Lesson #4: Rats are evil, and taking over Boston.
I know. I haven’t posted a new entry in months. True, no one was really looking out for my next post, if aware at all that previous posts existed. Yes, my next life lesson is about vile, disgusting rodents. This post will be short and sweet. And by sweet I mean vomit-inducing.
RATS. Not something I think about too often, until very recently. It’s kind of gross that they scurry around city streets, they love trash, whatever. NO. NOT WHATEVER. They no longer just scurry. They hunt. For humans.

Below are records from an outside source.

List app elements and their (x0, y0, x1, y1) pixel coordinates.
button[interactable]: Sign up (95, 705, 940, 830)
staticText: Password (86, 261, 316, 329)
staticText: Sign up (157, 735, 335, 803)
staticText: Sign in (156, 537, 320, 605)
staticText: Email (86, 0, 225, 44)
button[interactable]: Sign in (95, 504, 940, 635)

Exhibit A: Someone I know was walking down the street to her apartment. Upon seeing a rat “scurry” by her, she said something to the likes of “ew” under her breath before it was out of sight, out of mind. But not for long. The creature sprung from the shadows with murderous rage and sank its teeth into my friend’s sandled foot, injecting her with pure hatred, evil, and possibly rabies. I repeat. A rat savagely BIT an innocent bypasser.

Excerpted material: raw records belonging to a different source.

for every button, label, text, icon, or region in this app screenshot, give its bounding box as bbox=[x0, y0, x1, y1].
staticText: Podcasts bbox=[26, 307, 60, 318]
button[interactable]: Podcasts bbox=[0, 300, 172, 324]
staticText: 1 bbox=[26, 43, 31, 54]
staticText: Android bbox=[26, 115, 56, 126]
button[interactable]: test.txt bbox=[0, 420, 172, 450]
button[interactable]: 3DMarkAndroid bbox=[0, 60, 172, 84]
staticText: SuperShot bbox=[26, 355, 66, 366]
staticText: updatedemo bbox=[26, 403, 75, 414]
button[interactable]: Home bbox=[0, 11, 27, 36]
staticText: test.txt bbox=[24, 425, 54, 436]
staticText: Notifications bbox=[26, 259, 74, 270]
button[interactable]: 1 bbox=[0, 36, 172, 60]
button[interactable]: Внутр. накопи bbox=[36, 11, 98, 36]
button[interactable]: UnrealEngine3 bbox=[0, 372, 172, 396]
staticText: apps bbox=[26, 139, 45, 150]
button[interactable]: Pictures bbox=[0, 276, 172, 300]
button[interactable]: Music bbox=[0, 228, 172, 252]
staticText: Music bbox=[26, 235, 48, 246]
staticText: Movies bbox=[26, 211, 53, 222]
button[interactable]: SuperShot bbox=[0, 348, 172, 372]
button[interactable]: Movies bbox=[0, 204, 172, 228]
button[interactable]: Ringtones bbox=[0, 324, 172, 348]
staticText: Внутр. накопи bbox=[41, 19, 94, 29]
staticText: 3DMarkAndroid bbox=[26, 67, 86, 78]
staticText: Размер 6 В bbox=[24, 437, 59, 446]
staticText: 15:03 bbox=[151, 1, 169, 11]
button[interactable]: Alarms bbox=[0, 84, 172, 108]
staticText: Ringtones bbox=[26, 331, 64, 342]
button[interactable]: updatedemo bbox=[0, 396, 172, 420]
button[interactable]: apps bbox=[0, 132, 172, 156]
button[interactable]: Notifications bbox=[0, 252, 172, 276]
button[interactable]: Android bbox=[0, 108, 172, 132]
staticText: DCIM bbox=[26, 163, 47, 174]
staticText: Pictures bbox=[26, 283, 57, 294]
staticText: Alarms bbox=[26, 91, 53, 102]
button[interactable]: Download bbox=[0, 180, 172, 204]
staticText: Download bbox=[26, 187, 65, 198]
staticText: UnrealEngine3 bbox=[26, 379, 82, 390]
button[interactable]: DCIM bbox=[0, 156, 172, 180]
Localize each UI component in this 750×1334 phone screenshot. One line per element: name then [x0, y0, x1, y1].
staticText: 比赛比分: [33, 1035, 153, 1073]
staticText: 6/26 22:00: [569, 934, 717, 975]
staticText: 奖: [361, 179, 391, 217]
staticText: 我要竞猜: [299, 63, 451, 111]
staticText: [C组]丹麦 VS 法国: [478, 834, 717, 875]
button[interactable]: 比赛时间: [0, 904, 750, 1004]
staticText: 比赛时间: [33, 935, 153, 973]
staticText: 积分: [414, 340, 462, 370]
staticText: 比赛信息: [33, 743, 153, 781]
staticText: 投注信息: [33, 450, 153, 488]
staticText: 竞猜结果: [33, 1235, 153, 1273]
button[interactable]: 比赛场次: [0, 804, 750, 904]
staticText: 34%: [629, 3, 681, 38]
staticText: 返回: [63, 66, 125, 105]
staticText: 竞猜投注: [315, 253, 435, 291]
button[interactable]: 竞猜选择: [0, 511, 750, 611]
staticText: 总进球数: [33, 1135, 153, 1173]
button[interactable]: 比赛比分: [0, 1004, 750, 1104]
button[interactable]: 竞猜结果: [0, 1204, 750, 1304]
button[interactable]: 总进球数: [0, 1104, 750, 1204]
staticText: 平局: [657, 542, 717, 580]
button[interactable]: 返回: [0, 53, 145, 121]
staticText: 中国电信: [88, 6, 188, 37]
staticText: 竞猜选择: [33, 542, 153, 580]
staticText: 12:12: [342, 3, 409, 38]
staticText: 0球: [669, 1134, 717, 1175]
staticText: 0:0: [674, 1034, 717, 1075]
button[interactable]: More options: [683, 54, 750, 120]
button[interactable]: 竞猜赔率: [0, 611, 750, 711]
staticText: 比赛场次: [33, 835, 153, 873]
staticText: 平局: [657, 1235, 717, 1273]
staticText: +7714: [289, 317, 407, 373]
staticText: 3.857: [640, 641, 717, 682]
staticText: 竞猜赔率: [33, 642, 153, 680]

Exhibit B: A similar yet less tragic account. Another friend, again just walking down the street, observed one of the long-tailed beasts run right on top of her (shoe-protected) feet. Yep. Ran right on them. They have no fear.
Exhibit C: Another friend was practicing the most innocent of activities: sleep. He is awaken from his slumber when he feels something unusual in his covers. To his utter disgust: A RAT IS IN HIS BED. Disturbing the most private -and seemingly safest -spot in the house. RAT. IN. BED. PLOTTING. HOMICIDE.
It’s a ratpocalypse, folks. I suggest you prepare accordingly.
*Note: These stories are all true. Each human has survived with minimal injury and zero rabies.
PS: Don’t let rats like this fool you. It’s just a tactic used to lure you into their rat dens and then eat you (and the mini-bear).